### Task statement
Search the records for the word "experience" and copy every line in which it occurs.

Page images and extracted text

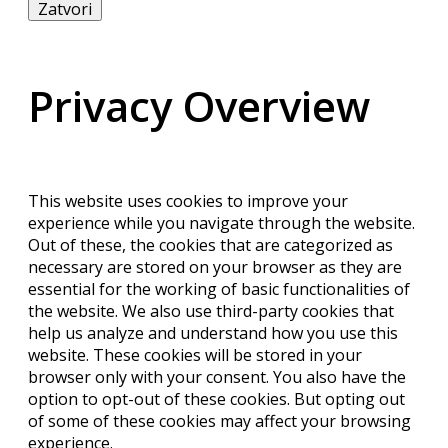
Zatvori
Privacy Overview
This website uses cookies to improve your
experience while you navigate through the website.
Out of these, the cookies that are categorized as
necessary are stored on your browser as they are
essential for the working of basic functionalities of
the website. We also use third-party cookies that
help us analyze and understand how you use this
website. These cookies will be stored in your
browser only with your consent. You also have the
option to opt-out of these cookies. But opting out
of some of these cookies may affect your browsing
experience.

### Solution below
experience while you navigate through the website.
experience.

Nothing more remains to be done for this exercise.